INFORMATION GIVEN:
*-*-*
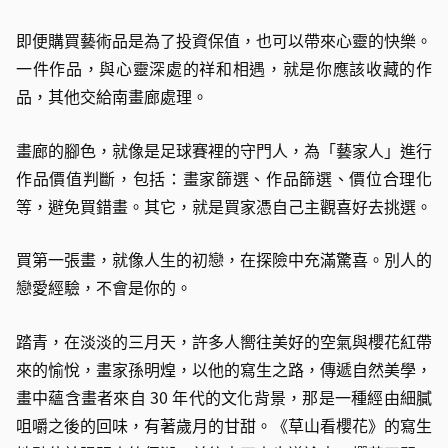
即便購買藝術品是為了投資保值，也可以帶來心靈的快樂。
一件作品，與心靈深處的祥和相遇，就是你應該收藏的作
品，其他交給南畫廊處理。
畫廊的腳色，就像是足球賽裡的守門人，為「藝家人」進行
作品價值判斷，包括：畫家篩選、作品篩選、價位合理化
等，避免買錯畫。其它，就是買家憑自己主觀喜好去挑選。
買第一張畫，就像人生的初戀，在探險中充滿驚喜。別人的
戀愛經驗，不會是你的。
踏青，在淡淡的三月天，許多人嚮往美好的空氣與櫻花紅帶
來的愉悅，畫家孫明煌，以他的寫生之路，傳遞自然美學，
畫中蘊含畫者來自 30 年代的文化背景，那是一種經由細膩
咀嚼之後的回味，有著歲月的甘甜。《草山看櫻花》的寫生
*-*-*
WORK TASK:
Only one span of lines is wanted: the line with "買第一張畫，就像人生的初戀，在探險中充滿驚喜。別人的" and every line after it to the end of the entries, output exactly.

TASK SOLUTION:
買第一張畫，就像人生的初戀，在探險中充滿驚喜。別人的
戀愛經驗，不會是你的。
踏青，在淡淡的三月天，許多人嚮往美好的空氣與櫻花紅帶
來的愉悅，畫家孫明煌，以他的寫生之路，傳遞自然美學，
畫中蘊含畫者來自 30 年代的文化背景，那是一種經由細膩
咀嚼之後的回味，有著歲月的甘甜。《草山看櫻花》的寫生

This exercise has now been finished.